The potential for league finals to be scrapped to create more space on the calendar was floated last month by Connacht secretary John Prenty. The league hurling finals would however remain on the schedule, provisionally fixed for April 1/2 as the Munster and Leinster hurling round-robin championship do not get underway for another three weeks, April 22/23.
If the league finals are kept then some finalists could potentially be playing a provincial championship match a week later if they were involved in preliminary games in Leinster, Ulster or Connacht.
CCCC will again request a deviation of Rule 6.31 to allow for the All-Ireland football final to be played on the 31st weekend of the year, not the 30th weekend as the rule prescribes.
That would have the effect of extending the championship by one week with the final scheduled for Sunday July 30, according to the proposed draft.
If Central Council approves the proposals the new football championship format will see round-robin qualifiers for the Sam Maguire and Tailteann Cups played over three weekends, beginning on the second last weekend of May 18/19 for teams not involved in the provincial finals.
Those involved in the provincial football finals would play their first qualifier games a week later with round two taking place a week after that for all teams on June 3/4.
A two-week break would follow before the third round of round-robin games would be played with the second and third place play-offs taking place on June 24/25.
The All-Ireland football quarter-finals have been provisionally fixed for the first weekend of July 1/2.
The provincial football finals have been slated for two weekends in early May, the Connacht and Munster finals on May 6/7 and the Leinster and Ulster finals on May 13/14, two weeks earlier than this year. That gives the provinces six weeks to complete their programmes with the start earmarked for April 8/9.
In hurling there are some significant changes too. The Munster and Leinster hurling finals will both be played on the same Sunday afternoon, June 10/11, with the Leinster final likely to be given the late afternoon billing for this year.
That has a consequence for the Joe McDonagh Cup final, which is traditionally played now as a curtain-raiser to the Leinster hurling final.
But because the game requires live broadcast, it would clash with the Munster hurling final.
So the McDonagh Cup final has now been provisionally fixed for May 27/28, as a potential curtain-raiser to the All-Ireland U-20 hurling final. Traditionally the U-20 final has been played in Thurles but under this arrangement, Croke Park would be the more likely venue.

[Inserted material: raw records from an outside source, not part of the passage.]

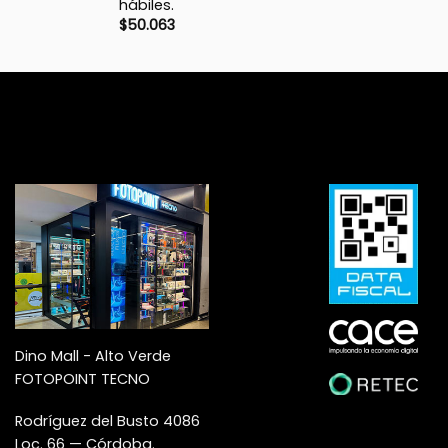
hábiles.
$
50.063
Dino Mall - Alto Verde
FOTOPOINT TECNO
Rodríguez del Busto 4086
Loc. 66 — Córdoba.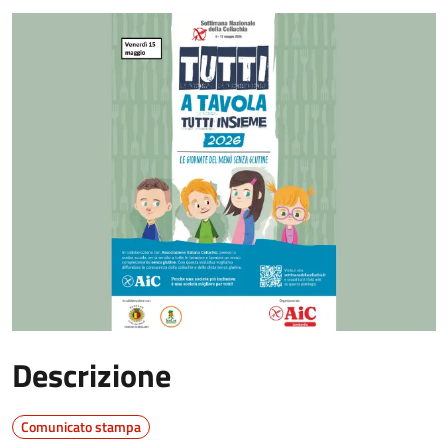
Descrizione
Comunicato stampa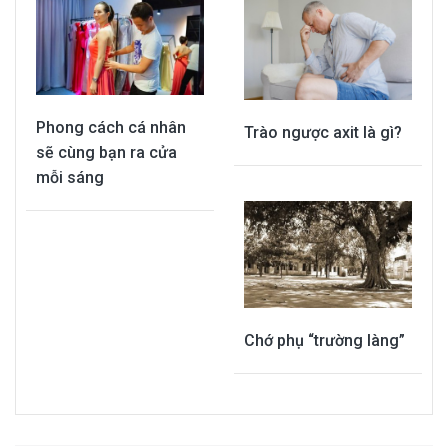
Phong cách cá nhân
Trào ngược axit là gì?
sẽ cùng bạn ra cửa
mỗi sáng
Chớ phụ “trường làng”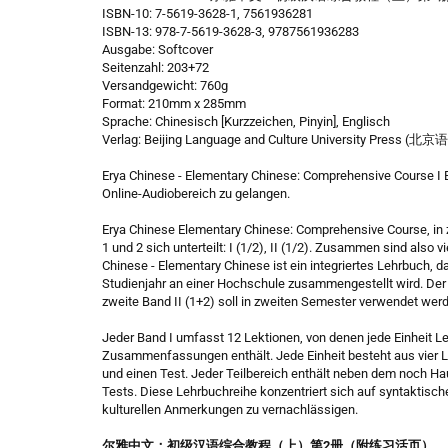
ISBN-10: 7-5619-3628-1, 7561936281
ISBN-13: 978-7-5619-3628-3, 9787561936283
Ausgabe: Softcover
Seitenzahl: 203+72
Versandgewicht: 760g
Format: 210mm x 285mm
Sprache: Chinesisch [Kurzzeichen, Pinyin], Englisch
Verlag: Beijing Language and Culture University Pr
Erya Chinese - Elementary Chinese: Comprehensive Course I
Online-Audiobereich zu gelangen.
Erya Chinese Elementary Chinese: Comprehensive Course, in zw
1 und 2 sich unterteilt: I (1/2), II (1/2). Zusammen sind also vi
Chinese - Elementary Chinese ist ein integriertes Lehrbuch, da
Studienjahr an einer Hochschule zusammengestellt wird. Der 
zweite Band II (1+2) soll in zweiten Semester verwendet wer
Jeder Band I umfasst 12 Lektionen, von denen jede Einheit Ler
Zusammenfassungen enthält. Jede Einheit besteht aus vier
und einen Test. Jeder Teilbereich enthält neben dem noch 
Tests. Diese Lehrbuchreihe konzentriert sich auf syntaktis
kulturellen Anmerkungen zu vernachlässigen.
尔雅中文：初级汉语综合教程（上）第2册（附练习活页）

The other consequence is that McDonagh Cup finalists would then have a three-week break until they play a preliminary quarter-final in the MacCarthy Cup, not the one week afforded previously. McDonagh Cup teams have been consulted on this and the proposed arrangement would be on a trial basis.

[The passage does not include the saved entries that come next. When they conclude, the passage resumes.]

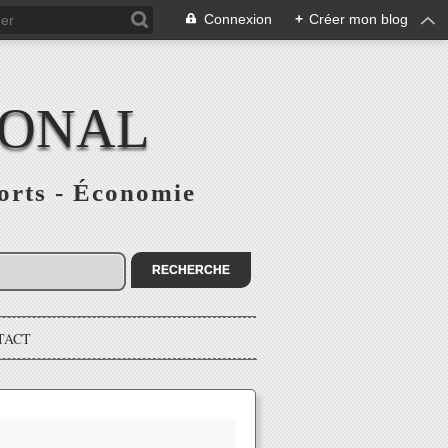
Connexion
+
Créer mon blog
IONAL
ports - Économie
TACT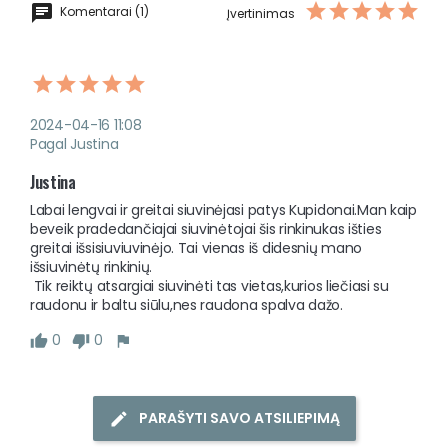
Komentarai (1)
Įvertinimas
2024-04-16 11:08
Pagal Justina
Justina
Labai lengvai ir greitai siuvinėjasi patys Kupidonai.Man kaip 
beveik pradedančiajai siuvinėtojai šis rinkinukas išties 
greitai išsisiuviuvinėjo. Tai vienas iš didesnių mano 
išsiuvinėtų rinkinių.

 Tik reiktų atsargiai siuvinėti tas vietas,kurios liečiasi su 
raudonu ir baltu siūlu,nes raudona spalva dažo. 
0
0
PARAŠYTI SAVO ATSILIEPIMĄ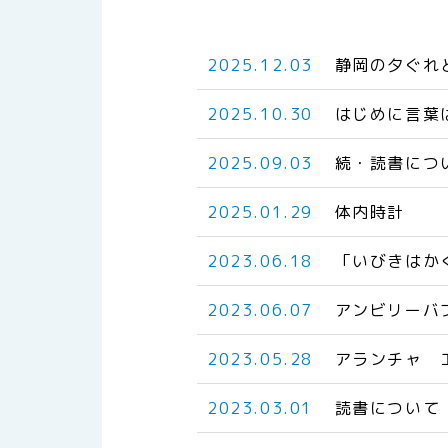
2025.12.03
静岡の夕ぐれ
2025.10.30
はじめに言葉
2025.09.03
続・読書につ
2025.01.29
体内時計
2023.06.18
「いびきはか
2023.06.07
アンビリーバ
2023.05.28
アランチャ 
2023.03.01
読書について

There may also be changes to the hurling league schedule, with a three-week break after the first three rounds to avoid clashes with the Fitzgibbon Cup final, planned for February 18/19, and Congress on February 25/26.
In their notes to counties asking for discussion ahead of the weekend meeting, CCCC acknowledge this is “not ideal” and have requested that Congress be brought forward by one week “to minimise the number of games being played on the weekend of Annual Congress, and to ensure an even spread of rounds in the Allianz Hurling League.”
Inter-county teams will be cleared to return to collective training on November 24, if the draft plan is approved on Saturday, with allowance for a meeting/induction day in advance of that. That would allow for a nine-week pre-season ahead of the leagues which start on the last weekend of January though, in consultation with the Gaelic Players Association, it has been agreed to suspend training from December 23-27 inclusive and again on December 31. Challenge games will only be permitted from January 1 onwards.